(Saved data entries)
Segment Open

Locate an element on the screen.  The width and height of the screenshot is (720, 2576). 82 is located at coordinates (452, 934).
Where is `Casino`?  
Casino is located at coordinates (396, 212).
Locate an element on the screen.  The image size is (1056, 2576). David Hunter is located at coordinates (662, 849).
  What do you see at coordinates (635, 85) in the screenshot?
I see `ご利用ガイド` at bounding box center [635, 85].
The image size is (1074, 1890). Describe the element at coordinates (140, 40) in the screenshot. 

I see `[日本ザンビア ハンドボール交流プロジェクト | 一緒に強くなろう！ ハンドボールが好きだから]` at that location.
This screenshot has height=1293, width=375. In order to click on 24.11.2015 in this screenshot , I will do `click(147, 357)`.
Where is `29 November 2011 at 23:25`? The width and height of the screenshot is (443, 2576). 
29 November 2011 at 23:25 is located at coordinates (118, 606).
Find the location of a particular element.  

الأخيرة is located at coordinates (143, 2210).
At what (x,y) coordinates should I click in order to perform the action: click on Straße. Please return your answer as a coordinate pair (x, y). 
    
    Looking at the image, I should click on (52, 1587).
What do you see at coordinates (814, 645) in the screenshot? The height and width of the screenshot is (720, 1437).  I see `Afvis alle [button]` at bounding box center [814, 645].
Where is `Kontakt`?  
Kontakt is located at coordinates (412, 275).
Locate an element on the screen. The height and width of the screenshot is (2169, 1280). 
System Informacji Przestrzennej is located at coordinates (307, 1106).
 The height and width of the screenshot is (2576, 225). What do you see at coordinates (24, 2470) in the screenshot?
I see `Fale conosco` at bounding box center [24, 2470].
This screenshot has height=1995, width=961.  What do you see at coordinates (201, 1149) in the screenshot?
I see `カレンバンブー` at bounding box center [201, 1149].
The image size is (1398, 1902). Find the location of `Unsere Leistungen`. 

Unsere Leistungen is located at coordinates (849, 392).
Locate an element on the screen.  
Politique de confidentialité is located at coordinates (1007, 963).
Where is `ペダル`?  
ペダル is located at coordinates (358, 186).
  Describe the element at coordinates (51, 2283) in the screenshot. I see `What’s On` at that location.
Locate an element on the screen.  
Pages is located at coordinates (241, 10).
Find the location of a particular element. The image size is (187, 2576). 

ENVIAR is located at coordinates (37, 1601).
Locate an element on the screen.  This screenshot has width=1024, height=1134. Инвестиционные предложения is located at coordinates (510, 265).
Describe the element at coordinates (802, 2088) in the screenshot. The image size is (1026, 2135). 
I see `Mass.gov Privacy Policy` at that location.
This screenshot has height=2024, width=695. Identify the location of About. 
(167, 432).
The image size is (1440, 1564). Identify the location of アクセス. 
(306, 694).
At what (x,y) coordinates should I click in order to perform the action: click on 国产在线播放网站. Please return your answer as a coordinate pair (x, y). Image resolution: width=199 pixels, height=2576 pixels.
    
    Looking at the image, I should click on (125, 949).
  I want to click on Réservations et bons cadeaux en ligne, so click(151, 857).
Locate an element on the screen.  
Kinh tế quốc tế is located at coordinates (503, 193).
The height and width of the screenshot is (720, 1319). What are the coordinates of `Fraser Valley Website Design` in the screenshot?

Segment Closed

Task instructions: Transcribe every record verbatim.

Written response:
Locate an element on the screen.  The width and height of the screenshot is (720, 2576). 82 is located at coordinates (452, 934).
Where is `Casino`?  
Casino is located at coordinates (396, 212).
Locate an element on the screen.  The image size is (1056, 2576). David Hunter is located at coordinates (662, 849).
  What do you see at coordinates (635, 85) in the screenshot?
I see `ご利用ガイド` at bounding box center [635, 85].
The image size is (1074, 1890). Describe the element at coordinates (140, 40) in the screenshot. 

I see `[日本ザンビア ハンドボール交流プロジェクト | 一緒に強くなろう！ ハンドボールが好きだから]` at that location.
This screenshot has height=1293, width=375. In order to click on 24.11.2015 in this screenshot , I will do `click(147, 357)`.
Where is `29 November 2011 at 23:25`? The width and height of the screenshot is (443, 2576). 
29 November 2011 at 23:25 is located at coordinates (118, 606).
Find the location of a particular element.  

الأخيرة is located at coordinates (143, 2210).
At what (x,y) coordinates should I click in order to perform the action: click on Straße. Please return your answer as a coordinate pair (x, y). 
    
    Looking at the image, I should click on (52, 1587).
What do you see at coordinates (814, 645) in the screenshot? The height and width of the screenshot is (720, 1437).  I see `Afvis alle [button]` at bounding box center [814, 645].
Where is `Kontakt`?  
Kontakt is located at coordinates (412, 275).
Locate an element on the screen. The height and width of the screenshot is (2169, 1280). 
System Informacji Przestrzennej is located at coordinates (307, 1106).
 The height and width of the screenshot is (2576, 225). What do you see at coordinates (24, 2470) in the screenshot?
I see `Fale conosco` at bounding box center [24, 2470].
This screenshot has height=1995, width=961.  What do you see at coordinates (201, 1149) in the screenshot?
I see `カレンバンブー` at bounding box center [201, 1149].
The image size is (1398, 1902). Find the location of `Unsere Leistungen`. 

Unsere Leistungen is located at coordinates (849, 392).
Locate an element on the screen.  
Politique de confidentialité is located at coordinates (1007, 963).
Where is `ペダル`?  
ペダル is located at coordinates (358, 186).
  Describe the element at coordinates (51, 2283) in the screenshot. I see `What’s On` at that location.
Locate an element on the screen.  
Pages is located at coordinates (241, 10).
Find the location of a particular element. The image size is (187, 2576). 

ENVIAR is located at coordinates (37, 1601).
Locate an element on the screen.  This screenshot has width=1024, height=1134. Инвестиционные предложения is located at coordinates (510, 265).
Describe the element at coordinates (802, 2088) in the screenshot. The image size is (1026, 2135). 
I see `Mass.gov Privacy Policy` at that location.
This screenshot has height=2024, width=695. Identify the location of About. 
(167, 432).
The image size is (1440, 1564). Identify the location of アクセス. 
(306, 694).
At what (x,y) coordinates should I click in order to perform the action: click on 国产在线播放网站. Please return your answer as a coordinate pair (x, y). Image resolution: width=199 pixels, height=2576 pixels.
    
    Looking at the image, I should click on (125, 949).
  I want to click on Réservations et bons cadeaux en ligne, so click(151, 857).
Locate an element on the screen.  
Kinh tế quốc tế is located at coordinates (503, 193).
The height and width of the screenshot is (720, 1319). What are the coordinates of `Fraser Valley Website Design` in the screenshot?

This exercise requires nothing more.